• Work required:
In the copy, keep the lines from the first line of the material below through the line containing "дома ! Медсёстрам" exactly as they are, and include no pictures.

• Records for the task:
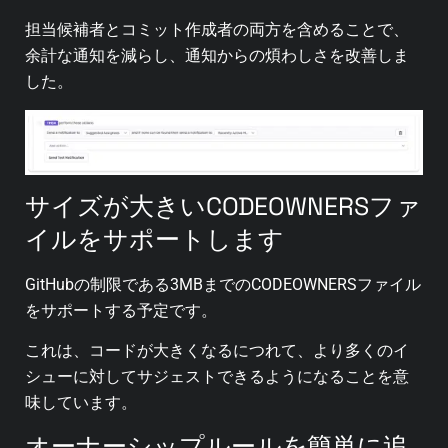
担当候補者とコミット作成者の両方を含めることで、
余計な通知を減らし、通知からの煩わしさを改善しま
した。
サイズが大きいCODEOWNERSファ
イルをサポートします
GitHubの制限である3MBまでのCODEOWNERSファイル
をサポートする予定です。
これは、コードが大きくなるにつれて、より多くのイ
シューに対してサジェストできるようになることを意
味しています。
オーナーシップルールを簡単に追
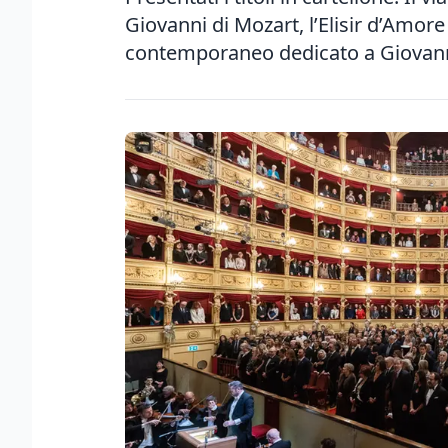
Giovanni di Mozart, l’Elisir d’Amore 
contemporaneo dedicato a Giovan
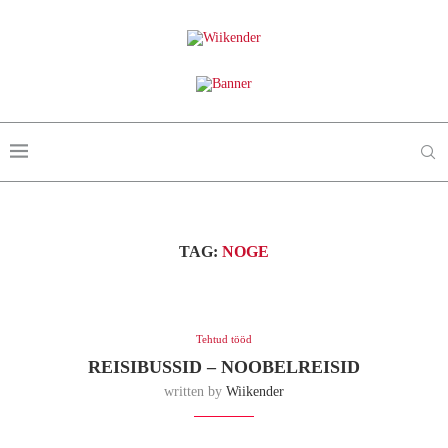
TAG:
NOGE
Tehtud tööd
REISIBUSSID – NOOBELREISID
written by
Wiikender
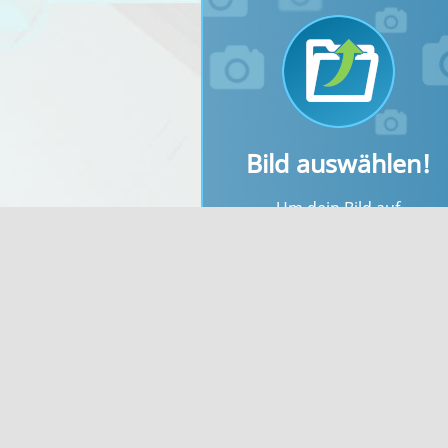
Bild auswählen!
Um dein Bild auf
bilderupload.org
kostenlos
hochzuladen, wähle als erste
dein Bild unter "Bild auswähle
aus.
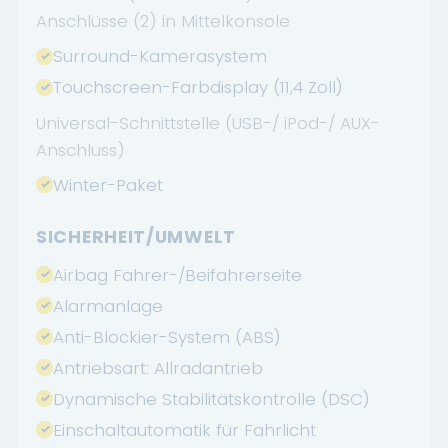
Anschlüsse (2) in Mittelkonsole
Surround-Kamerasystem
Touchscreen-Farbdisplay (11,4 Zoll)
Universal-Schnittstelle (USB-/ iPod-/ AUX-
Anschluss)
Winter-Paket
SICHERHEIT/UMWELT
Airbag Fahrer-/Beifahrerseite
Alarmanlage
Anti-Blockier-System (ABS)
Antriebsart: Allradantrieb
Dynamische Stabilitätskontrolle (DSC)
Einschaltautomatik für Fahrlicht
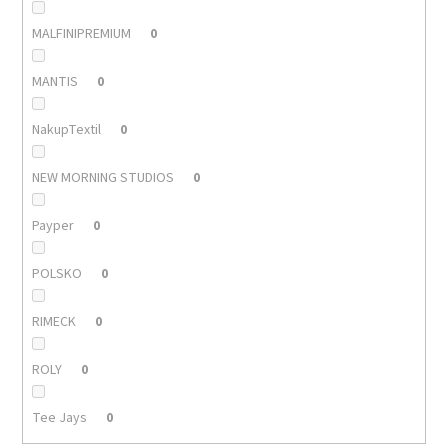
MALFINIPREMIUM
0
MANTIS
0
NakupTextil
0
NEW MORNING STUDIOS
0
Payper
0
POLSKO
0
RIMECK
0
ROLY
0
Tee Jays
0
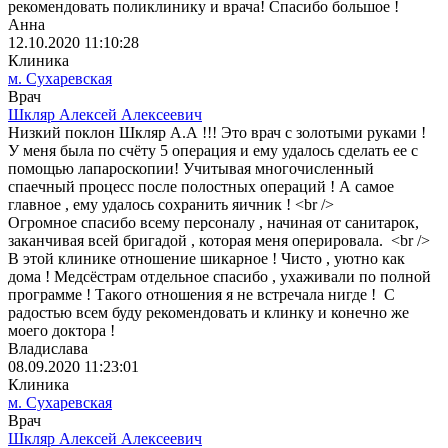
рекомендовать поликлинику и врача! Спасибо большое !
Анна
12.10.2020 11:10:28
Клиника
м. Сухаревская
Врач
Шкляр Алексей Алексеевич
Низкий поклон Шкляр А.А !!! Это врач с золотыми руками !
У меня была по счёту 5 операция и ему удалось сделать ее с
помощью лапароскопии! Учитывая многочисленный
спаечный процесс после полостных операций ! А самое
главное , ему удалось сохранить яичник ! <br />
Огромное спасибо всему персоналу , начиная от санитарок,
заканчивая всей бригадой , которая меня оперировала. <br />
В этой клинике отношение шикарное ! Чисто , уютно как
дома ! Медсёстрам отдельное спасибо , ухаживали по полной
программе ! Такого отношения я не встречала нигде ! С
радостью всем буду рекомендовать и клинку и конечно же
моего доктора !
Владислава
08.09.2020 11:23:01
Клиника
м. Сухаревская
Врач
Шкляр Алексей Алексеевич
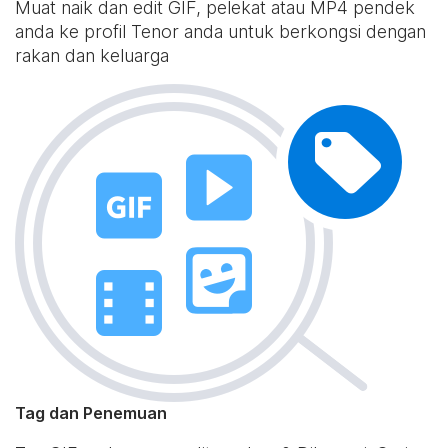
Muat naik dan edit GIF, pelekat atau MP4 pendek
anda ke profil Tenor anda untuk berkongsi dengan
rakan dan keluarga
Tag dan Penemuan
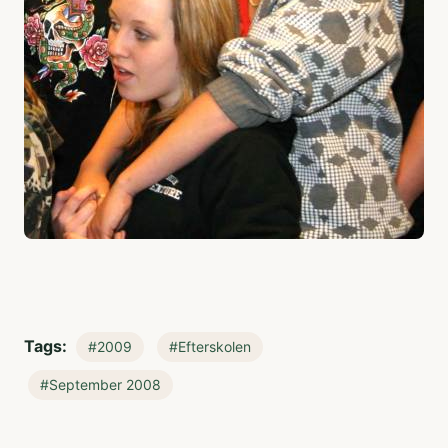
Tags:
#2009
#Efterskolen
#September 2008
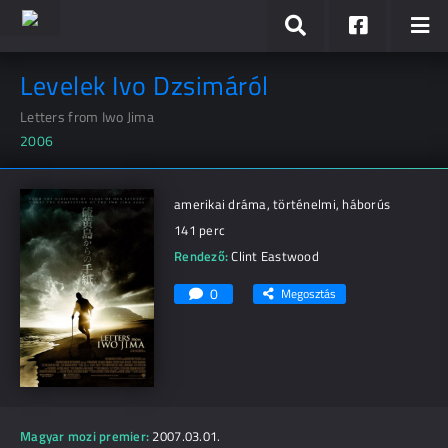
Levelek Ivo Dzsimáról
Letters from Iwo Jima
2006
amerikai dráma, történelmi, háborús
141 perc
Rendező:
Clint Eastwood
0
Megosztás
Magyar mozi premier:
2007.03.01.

• Task result:
担当候補者とコミット作成者の両方を含めることで、
余計な通知を減らし、通知からの煩わしさを改善しま
した。
サイズが大きいCODEOWNERSファ
イルをサポートします
GitHubの制限である3MBまでのCODEOWNERSファイル
をサポートする予定です。
これは、コードが大きくなるにつれて、より多くのイ
シューに対してサジェストできるようになることを意
味しています。
オーナーシップルールを簡単に追
Giovanni di Mozart, l’Elisir d’Amore 
contemporaneo dedicato a Giovan
TAG:
NOGE
Tehtud tööd
REISIBUSSID – NOOBELREISID
written by
Wiikender
Bild auswählen!
Um dein Bild auf
bilderupload.org
kostenlos
hochzuladen, wähle als erste
dein Bild unter "Bild auswähle
aus.
Anschlüsse (2) in Mittelkonsole
Surround-Kamerasystem
Touchscreen-Farbdisplay (11,4 Zoll)
Universal-Schnittstelle (USB-/ iPod-/ AUX-
Anschluss)
Winter-Paket
SICHERHEIT/UMWELT
Airbag Fahrer-/Beifahrerseite
Alarmanlage
Anti-Blockier-System (ABS)
Antriebsart: Allradantrieb
Dynamische Stabilitätskontrolle (DSC)
Einschaltautomatik für Fahrlicht
MALFINIPREMIUM
0
MANTIS
0
NakupTextil
0
NEW MORNING STUDIOS
0
Payper
0
POLSKO
0
RIMECK
0
ROLY
0
Tee Jays
0
рекомендовать поликлинику и врача! Спасибо большое !
Анна
12.10.2020 11:10:28
Клиника
м. Сухаревская
Врач
Шкляр Алексей Алексеевич
Низкий поклон Шкляр А.А !!! Это врач с золотыми руками !
У меня была по счёту 5 операция и ему удалось сделать ее с
помощью лапароскопии! Учитывая многочисленный
спаечный процесс после полостных операций ! А самое
главное , ему удалось сохранить яичник ! <br />
Огромное спасибо всему персоналу , начиная от санитарок,
заканчивая всей бригадой , которая меня оперировала. <br />
В этой клинике отношение шикарное ! Чисто , уютно как
дома ! Медсёстрам отдельное спасибо , ухаживали по полной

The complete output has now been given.